Estimating separation/overlap between distributions

I’d like to estimate the degree of separation/overlap between two distributions and I’m wondering if Stan can do it (yes, probably!). Specifically, I’d like to estimate the quantity min(second distribution) - max(first distribution), where min and max are tail extrema. The distributions here reflect pairwise genetic distances within and among species, respectively, so they’re always positive.

I can easily specify the data and generated quantities block:

data {
  int<lower = 0> N; // number of genetic distances
  vector<lower = 0, upper = 1>[N] intra; // intraspecific (within-species) genetic distances
  vector<lower = 0, upper = 1>[N] inter; // interspecific (among-species) genetic distances
}

generated quantities {
  real gap_est;
  gap_est = min_inter - max_intra;
}

I’m thinking a mixture model (essentially a density estimation problem) might make sense. The parameters block could then be:

parameters {
  simplex[2] theta; // mixing proportions
  real<lower = 0, upper = 1> min_inter; // location of minimum interspecfic distance
  real<lower = 0, upper = 1> max_intra; // location of maximum intraspecfic distance
  real<lower = 0> sigma_inter;  // scale of minimum interspecfic distance
  real<lower = 0> sigma_intra;  // scale of maximum intraspecfic distance
}

However, I’m stuck on the model block. After going through the Stan User Guide I’m wondering about:

model {
  min_inter ~ normal(0, 1) T[min(inter), max(inter)];
  max_intra ~ normal(0, 1) T[min(intra), max(intra)];
  sigma_inter ~ exponential(1);
  sigma_intra ~ exponential(1);
  theta ~ beta(2, 2) 

  for (i in 1:N) {
    intra[i] ~ normal(max_intra, sigma_intra);
    inter[i] ~ normal(min_inter, sigma_inter);
  }
}

and how to incorporate theta. Actually, at the moment, my program is not a mixture model at all since it doesn’t specify log_mix().

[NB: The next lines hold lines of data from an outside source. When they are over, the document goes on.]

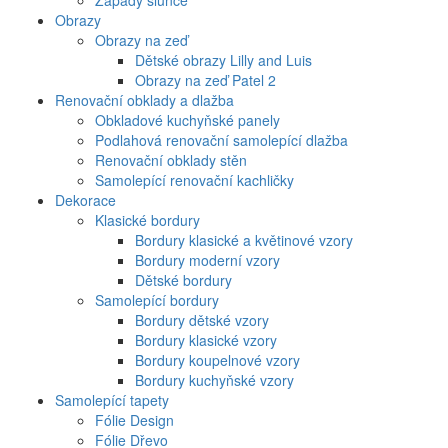
Západy slunce
Obrazy
Obrazy na zeď
Dětské obrazy Lilly and Luis
Obrazy na zeď Patel 2
Renovační obklady a dlažba
Obkladové kuchyňské panely
Podlahová renovační samolepící dlažba
Renovační obklady stěn
Samolepící renovační kachličky
Dekorace
Klasické bordury
Bordury klasické a květinové vzory
Bordury moderní vzory
Dětské bordury
Samolepící bordury
Bordury dětské vzory
Bordury klasické vzory
Bordury koupelnové vzory
Bordury kuchyňské vzory
Samolepící tapety
Fólie Design
Fólie Dřevo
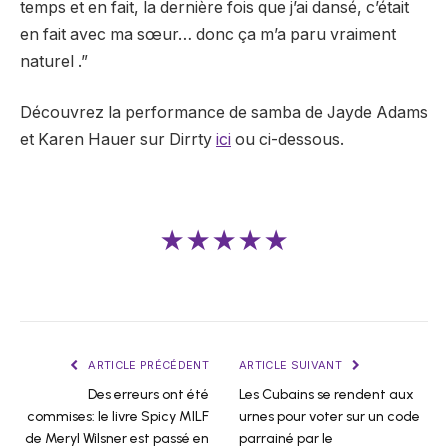
temps et en fait, la dernière fois que j’ai dansé, c’était
en fait avec ma sœur… donc ça m’a paru vraiment
naturel .”
Découvrez la performance de samba de Jayde Adams
et Karen Hauer sur Dirrty
ici
ou ci-dessous.
★★★★★
ARTICLE PRÉCÉDENT
ARTICLE SUIVANT
Des erreurs ont été
Les Cubains se rendent aux
commises: le livre Spicy MILF
urnes pour voter sur un code
de Meryl Wilsner est passé en
parrainé par le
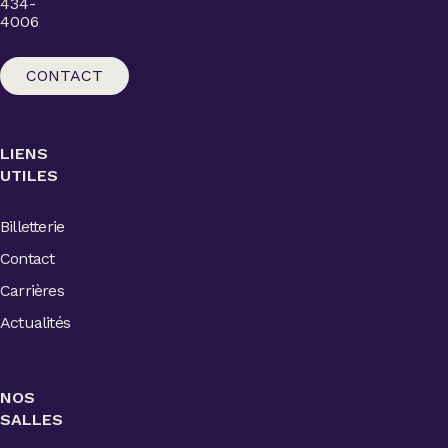
434-
4006
CONTACT
LIENS
UTILES
Billetterie
Contact
Carrières
Actualités
NOS
SALLES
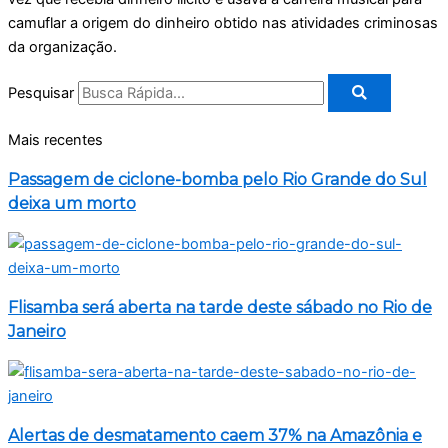
camuflar a origem do dinheiro obtido nas atividades criminosas
da organização.
Pesquisar
Mais recentes
Passagem de ciclone-bomba pelo Rio Grande do Sul
deixa um morto
Flisamba será aberta na tarde deste sábado no Rio de
Janeiro
Alertas de desmatamento caem 37% na Amazônia e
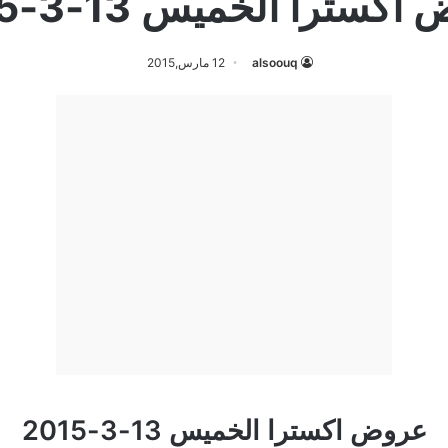
كسترا الخميس 13-3-2015
alsoouq
12 مارس,2015
عروض اكسترا الخميس 13-3-2015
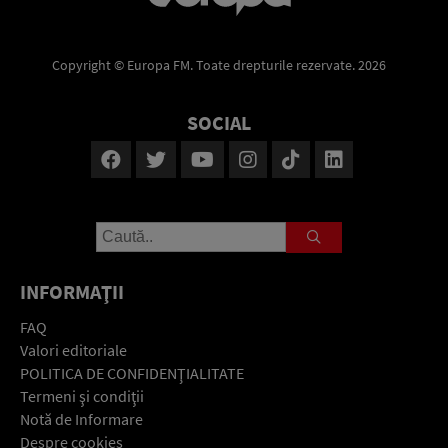
Copyright © Europa FM. Toate drepturile rezervate. 2026
SOCIAL
INFORMAŢII
FAQ
Valori editoriale
POLITICA DE CONFIDENŢIALITATE
Termeni şi condiţii
Notă de Informare
Despre cookies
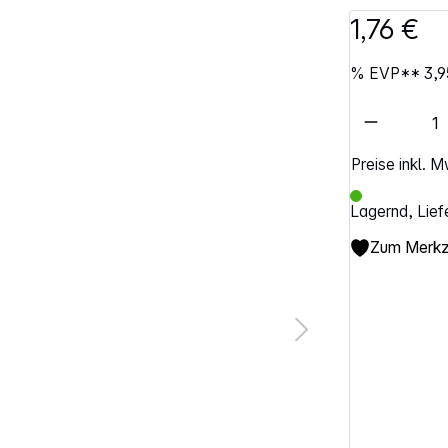
1,76 €
%
EVP**
3,9
Artikel 
Preise inkl. 
Lagernd, Lief
Zum Merkze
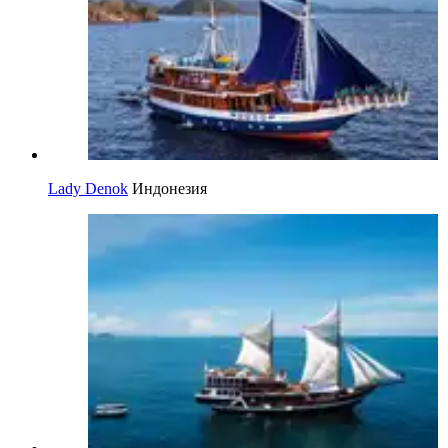
Lady Denok
Индонезия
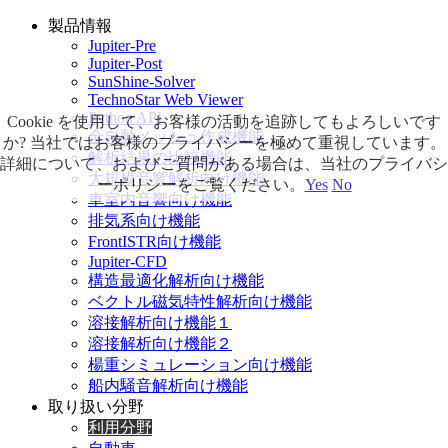
製品情報
Jupiter-Pre
Jupiter-Post
SunShine-Solver
TechnoStar Web Viewer
Python API
Cookie を使用して、お客様の活動を追跡してもよろしいです
全自動メッシュ作成機能
か? 当社ではお客様のプライバシーを極めて重視しています。
解析結果の比較機能
詳細について、およびご質問がある場合は、当社のプライバシ
大規模音響解析向け機能
ーポリシーをご覧ください。
Yes
No
車室内音響向け機能
排気系向け機能
FrontISTR向け機能
Jupiter-CFD
構造最適化解析向け機能
ベクトル磁気特性解析向け機能
溶接解析向け機能１
溶接解析向け機能２
楊重シミュレーション向け機能
船内騒音解析向け機能
取り扱い分野
利用分野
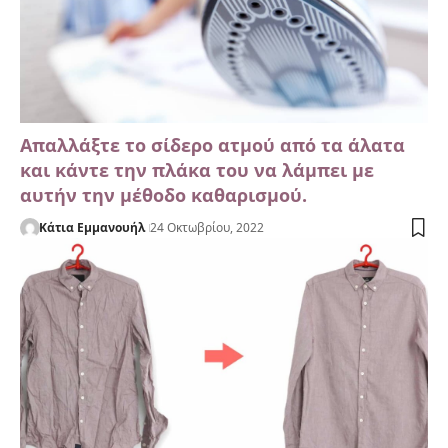
Απαλλάξτε το σίδερο ατμού από τα άλατα
και κάντε την πλάκα του να λάμπει με
αυτήν την μέθοδο καθαρισμού.
Κάτια Εμμανουήλ
24 Οκτωβρίου, 2022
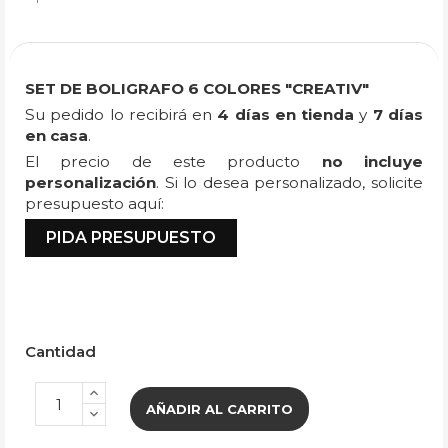
SET DE BOLIGRAFO 6 COLORES "CREATIV"
Su pedido lo recibirá en
4 días en tienda
y
7 días
en casa
.
El precio de este producto
no incluye
personalización
. Si lo desea personalizado, solicite
presupuesto aquí:
PIDA PRESUPUESTO
Cantidad
AÑADIR AL CARRITO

Any ideas on how to got about this easily?

What does min(distribution) mean? If I have a normal distribution, there’s technically no minimum value. With an exponential distribution, 0 is the infimum, but it’s not technically in support.

Your data seems to be making this empirical. So why isn’t the answer max(inter) - min(intra) or something like that? Of course, that doesn’t require any sampling.

What do you think min_inter ~ normal(0, 1) T[...] is doing here? Also, presumably those bounds are just empirical bounds, so probably shouldn’t be part of the sampling.

Is the idea that you have two sets of points, X1 and X2, and want to fit a distribution to X1 and then a distribution to X2 and then compare tail statistics? That you can do with Stan. If you want to do it with a normal distribution, that’d just be:

parameters {
  real mu1, mu2;
  real<lower=0> sigma1, sigma2;
}
model {
  x1 ~ normal(mu1, sigma1);
  x2 ~ normal(mu2, sigma2);
}
generated quantities {
  real q1_05 = mu1 + invPhi(0.05) * sigma1;
  real q2_95 = mu2 + invPhi(0.95) * sigma2;
}

This just uses the quantile function invPhi() to pull out tail statistics of the fitted normal distributions. Unfortunately, Stan doesn’t have inverse cdf functions for other distributions. And even here, we only have it for the standard normal, so have to scale and offset.

1 Like

Thanks @Bob_Carpenter.

I had been playing with the model block and realize now that my priors are nonsensical since the normal and exponential are continuous PDFs.

Your proposal seems legitimate, but the two distributions I have are skewed for most cases. Regardless, I’ll try it out.

Also invPhi should be inv_Phi according to the Stan documentation.